BRAISED SHORT RIBS: Falling-apart tender, but bring a hearing aid.
It’s hard to say we’re in a recession since bank buildings are being made into expensive restaurants. We’ll know we’re really in deep yogurt when bank lobbies are being remade into homeless shelters and expensive restaurants are being converted into cafeterias. Banq (pronounced “bank”) took over the old Penny Savings Bank building in the South End, gutted the interior, and gave it a fancier façade. Most restaurants in former bank lobbies keep some of the trimmings, but here every possible reference to thrift has been expunged. They even redid the floor (unless the bank had a zebra-striped floor) and erected a complicated overhead structure of plywood ribs that gives one the feeling of being under a forest canopy. There’s also a rainforest vibe to the zebrawood-plywood tables, chairs, and wall sections. It’s all visually intriguing until you walk into the remarkable wall of sound that it reflects.

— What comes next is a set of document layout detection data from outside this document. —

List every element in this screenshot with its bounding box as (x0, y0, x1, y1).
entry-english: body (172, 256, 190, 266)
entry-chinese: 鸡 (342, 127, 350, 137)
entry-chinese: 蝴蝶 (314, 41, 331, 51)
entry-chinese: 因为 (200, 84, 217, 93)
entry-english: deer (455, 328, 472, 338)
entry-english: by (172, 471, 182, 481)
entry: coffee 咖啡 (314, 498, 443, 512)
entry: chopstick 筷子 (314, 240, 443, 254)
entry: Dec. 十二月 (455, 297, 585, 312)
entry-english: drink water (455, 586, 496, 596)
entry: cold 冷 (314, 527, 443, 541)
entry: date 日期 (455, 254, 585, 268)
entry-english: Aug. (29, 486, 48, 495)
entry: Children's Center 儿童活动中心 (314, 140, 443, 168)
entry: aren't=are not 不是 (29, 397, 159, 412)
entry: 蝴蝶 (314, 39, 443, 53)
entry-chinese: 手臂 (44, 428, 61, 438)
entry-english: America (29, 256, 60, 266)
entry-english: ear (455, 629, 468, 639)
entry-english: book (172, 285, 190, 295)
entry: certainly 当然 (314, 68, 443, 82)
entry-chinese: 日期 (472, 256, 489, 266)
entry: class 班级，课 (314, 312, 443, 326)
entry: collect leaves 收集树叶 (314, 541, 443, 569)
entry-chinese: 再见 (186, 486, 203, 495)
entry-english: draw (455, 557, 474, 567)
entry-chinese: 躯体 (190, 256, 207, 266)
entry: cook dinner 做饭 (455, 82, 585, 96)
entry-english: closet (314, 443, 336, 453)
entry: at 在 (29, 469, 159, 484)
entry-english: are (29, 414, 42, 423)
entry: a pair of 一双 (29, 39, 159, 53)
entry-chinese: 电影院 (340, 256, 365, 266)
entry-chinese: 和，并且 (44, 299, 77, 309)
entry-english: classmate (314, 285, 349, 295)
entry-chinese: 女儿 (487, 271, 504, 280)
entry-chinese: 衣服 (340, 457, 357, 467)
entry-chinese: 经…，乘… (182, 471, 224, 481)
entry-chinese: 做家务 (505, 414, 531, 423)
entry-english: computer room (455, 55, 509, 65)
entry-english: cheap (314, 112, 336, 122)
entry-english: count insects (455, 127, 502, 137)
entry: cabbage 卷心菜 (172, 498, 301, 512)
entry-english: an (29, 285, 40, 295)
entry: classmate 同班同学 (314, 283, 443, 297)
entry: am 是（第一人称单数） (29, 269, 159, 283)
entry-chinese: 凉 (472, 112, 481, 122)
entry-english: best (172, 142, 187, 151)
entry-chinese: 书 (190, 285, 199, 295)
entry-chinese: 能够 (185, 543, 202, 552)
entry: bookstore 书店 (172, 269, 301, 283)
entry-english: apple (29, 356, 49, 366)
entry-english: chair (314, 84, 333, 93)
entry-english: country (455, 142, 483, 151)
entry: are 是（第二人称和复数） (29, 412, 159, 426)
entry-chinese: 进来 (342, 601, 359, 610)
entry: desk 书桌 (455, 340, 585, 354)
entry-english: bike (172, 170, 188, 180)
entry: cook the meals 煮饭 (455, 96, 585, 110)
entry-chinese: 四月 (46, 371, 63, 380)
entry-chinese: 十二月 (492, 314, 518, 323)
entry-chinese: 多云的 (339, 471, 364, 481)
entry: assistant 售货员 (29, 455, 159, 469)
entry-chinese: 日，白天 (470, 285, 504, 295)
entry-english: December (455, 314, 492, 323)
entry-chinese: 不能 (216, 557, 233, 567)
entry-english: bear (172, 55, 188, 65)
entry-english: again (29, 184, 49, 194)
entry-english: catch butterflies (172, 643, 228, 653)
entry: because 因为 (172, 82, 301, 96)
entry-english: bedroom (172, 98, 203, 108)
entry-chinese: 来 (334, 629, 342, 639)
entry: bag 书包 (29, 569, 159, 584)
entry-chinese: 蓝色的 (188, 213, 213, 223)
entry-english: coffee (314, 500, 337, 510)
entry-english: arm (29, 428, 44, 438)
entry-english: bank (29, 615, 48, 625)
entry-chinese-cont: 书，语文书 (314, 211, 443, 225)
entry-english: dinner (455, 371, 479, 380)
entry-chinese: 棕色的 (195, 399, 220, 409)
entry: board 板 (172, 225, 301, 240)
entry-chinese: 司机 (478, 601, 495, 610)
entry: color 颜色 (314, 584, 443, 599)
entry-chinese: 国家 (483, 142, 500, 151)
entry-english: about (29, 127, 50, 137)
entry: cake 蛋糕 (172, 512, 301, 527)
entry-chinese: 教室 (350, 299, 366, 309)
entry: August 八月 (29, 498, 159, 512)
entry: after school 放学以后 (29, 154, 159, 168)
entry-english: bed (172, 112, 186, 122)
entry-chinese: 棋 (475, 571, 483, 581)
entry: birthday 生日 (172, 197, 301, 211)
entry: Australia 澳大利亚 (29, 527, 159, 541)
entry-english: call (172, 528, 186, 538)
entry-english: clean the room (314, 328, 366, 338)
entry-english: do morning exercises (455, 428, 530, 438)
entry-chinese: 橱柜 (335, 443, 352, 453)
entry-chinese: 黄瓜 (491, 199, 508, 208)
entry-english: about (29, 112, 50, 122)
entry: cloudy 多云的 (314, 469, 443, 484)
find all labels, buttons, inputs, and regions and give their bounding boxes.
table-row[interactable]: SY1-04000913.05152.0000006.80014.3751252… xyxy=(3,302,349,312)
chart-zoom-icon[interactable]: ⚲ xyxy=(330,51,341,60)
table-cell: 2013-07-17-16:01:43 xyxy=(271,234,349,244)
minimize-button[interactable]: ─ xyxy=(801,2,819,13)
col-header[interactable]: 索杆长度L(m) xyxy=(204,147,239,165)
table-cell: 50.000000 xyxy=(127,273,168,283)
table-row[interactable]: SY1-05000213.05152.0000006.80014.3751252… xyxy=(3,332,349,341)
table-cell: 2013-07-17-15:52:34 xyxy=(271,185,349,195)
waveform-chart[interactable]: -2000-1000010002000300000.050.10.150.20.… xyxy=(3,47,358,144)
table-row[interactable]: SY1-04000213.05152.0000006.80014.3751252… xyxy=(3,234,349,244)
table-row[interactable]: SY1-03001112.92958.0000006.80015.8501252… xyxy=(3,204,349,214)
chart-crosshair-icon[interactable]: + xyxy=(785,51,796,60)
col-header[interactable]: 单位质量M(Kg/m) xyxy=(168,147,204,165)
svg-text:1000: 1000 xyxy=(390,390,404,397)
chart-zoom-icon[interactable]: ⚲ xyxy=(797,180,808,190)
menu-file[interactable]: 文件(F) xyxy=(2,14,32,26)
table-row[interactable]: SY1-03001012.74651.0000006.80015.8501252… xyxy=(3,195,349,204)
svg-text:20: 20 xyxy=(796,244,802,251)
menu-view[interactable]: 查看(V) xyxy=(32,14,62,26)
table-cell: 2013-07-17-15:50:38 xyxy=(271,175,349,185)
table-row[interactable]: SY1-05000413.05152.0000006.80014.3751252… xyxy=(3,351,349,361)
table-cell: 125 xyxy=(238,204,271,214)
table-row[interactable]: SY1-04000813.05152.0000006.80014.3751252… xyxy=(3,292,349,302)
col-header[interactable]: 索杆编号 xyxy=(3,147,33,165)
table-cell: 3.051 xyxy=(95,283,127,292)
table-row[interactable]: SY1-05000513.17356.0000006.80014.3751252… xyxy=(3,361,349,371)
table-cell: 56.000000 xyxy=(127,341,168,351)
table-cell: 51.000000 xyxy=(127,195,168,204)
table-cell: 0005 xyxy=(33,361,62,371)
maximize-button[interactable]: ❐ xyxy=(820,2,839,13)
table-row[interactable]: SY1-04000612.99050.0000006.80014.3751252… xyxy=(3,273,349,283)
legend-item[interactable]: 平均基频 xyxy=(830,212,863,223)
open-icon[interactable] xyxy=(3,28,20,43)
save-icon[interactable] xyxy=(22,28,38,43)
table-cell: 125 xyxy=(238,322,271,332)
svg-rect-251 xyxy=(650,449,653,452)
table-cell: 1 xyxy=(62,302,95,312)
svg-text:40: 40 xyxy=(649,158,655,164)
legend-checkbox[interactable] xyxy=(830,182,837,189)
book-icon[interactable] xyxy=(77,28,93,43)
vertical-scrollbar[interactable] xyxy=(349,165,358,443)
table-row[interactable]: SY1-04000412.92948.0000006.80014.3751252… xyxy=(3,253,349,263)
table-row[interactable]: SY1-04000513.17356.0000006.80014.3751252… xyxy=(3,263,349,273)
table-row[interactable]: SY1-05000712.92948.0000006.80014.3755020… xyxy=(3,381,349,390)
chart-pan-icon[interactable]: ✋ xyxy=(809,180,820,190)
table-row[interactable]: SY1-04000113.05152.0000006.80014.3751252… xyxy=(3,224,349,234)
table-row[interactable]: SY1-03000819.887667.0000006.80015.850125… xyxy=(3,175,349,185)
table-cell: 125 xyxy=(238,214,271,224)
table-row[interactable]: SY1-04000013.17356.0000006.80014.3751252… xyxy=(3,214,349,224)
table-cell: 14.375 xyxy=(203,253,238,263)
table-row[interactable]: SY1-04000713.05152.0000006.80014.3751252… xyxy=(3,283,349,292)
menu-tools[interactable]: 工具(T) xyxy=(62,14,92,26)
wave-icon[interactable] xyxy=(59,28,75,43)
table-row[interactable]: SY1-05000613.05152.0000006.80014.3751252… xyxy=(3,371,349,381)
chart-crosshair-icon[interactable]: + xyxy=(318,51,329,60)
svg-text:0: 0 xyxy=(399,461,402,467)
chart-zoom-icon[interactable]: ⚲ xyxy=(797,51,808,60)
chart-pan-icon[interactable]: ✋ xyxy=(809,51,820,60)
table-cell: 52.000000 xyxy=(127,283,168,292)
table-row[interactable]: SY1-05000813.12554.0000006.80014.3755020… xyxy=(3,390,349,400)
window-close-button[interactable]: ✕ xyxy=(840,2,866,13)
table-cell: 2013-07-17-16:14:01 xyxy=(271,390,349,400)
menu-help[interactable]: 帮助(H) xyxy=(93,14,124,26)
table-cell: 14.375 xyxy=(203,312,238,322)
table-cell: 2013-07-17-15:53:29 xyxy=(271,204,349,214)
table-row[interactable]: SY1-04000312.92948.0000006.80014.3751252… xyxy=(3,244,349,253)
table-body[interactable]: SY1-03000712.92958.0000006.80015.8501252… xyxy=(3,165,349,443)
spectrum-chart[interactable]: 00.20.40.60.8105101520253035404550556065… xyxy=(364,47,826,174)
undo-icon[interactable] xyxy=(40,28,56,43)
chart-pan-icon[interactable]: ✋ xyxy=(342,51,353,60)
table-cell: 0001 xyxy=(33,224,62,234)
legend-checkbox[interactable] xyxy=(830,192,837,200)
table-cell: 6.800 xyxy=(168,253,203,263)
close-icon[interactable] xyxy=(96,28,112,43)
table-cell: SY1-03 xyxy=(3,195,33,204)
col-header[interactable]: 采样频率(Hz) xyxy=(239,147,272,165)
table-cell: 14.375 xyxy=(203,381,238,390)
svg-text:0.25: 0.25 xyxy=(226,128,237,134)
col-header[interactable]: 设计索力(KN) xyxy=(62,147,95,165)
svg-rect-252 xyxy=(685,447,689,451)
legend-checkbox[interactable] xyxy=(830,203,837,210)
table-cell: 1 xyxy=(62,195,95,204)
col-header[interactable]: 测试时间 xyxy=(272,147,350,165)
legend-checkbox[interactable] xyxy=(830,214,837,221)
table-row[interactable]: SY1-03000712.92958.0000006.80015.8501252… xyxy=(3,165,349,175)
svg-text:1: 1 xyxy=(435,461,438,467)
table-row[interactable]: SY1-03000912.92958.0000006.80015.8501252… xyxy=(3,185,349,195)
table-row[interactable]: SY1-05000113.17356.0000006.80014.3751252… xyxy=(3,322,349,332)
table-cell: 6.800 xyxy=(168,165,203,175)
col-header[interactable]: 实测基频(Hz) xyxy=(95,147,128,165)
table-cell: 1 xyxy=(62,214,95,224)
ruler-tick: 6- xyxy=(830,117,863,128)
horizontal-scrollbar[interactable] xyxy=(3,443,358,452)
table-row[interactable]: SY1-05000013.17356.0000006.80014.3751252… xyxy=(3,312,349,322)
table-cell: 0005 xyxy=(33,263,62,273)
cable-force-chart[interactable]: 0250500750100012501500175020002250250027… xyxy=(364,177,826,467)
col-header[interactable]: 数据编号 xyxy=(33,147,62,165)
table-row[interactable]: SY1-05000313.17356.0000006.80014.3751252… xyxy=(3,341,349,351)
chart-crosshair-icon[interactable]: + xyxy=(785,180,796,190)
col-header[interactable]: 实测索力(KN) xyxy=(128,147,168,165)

|Banq | 1375 Washington Street, Boston | Open Mon–Sat, 5:30 pm–1 am; and Sun, 5:30–11 pm | AE, DC, DI, MC, VI | Full bar | Valet parking, $16 (operates in front of Union Bar & Grille) | Sidewalk-level access | 617.451.0077|
The readers, in unison: how loud is it?
Banq is so loud that I had to write my notes twice as large on the page to be able to read them. It’s so loud that it cleans your jewelry while you dine. It’s so loud that the background music, which pounds at the other noise like a fullback hitting the line, sounds like disco even when it isn’t. But seriously, folks, Banq is so loud that you can’t understand anyone across the table, and it’s hard even to taste the food.
And that’s a shame, because some of it is quite good, and all of it looks terrific — or would if you were sitting in a brighter place. Did I mention that it’s dark, too? Banq is so dark that at some tables you have to use bigger gestures in sign language.
The readers, in unison: never mind about the dark jokes. How was the food?
The food is not-really-fusion with a generally French technique and some careful Asian flavors. The meal starts with veggie chips and a dip, perhaps cheese-based. The breadbasket features a novel fried cracker bread, round like a mini-pita but crisp and bubbly.
The menu has two kinds of appetizers: “Asian Amuse,” which is a couple of bites, and “Yin and Yang for the Soul,” which are small plates. Of the former, my favorite was coho salmon ($4.50). It’s impaled on a stick of sugar cane and looks like a tiny orange popsicle with a bit of sauce on top. It had a nice, fresh flavor and half of a golden-pear tomato as a garnish. The “Fire-Charred Sea Scallop” ($5.50) wasn’t all that large or charred, but it, too, was tasty, and its bed of black lentils and a bit of frisee gave it the look of a micro-entrée. A duck confit samosa ($5) is two pasties instead of the classic pyramid shape, and I couldn’t taste the duck over the Chinese five-spice powder.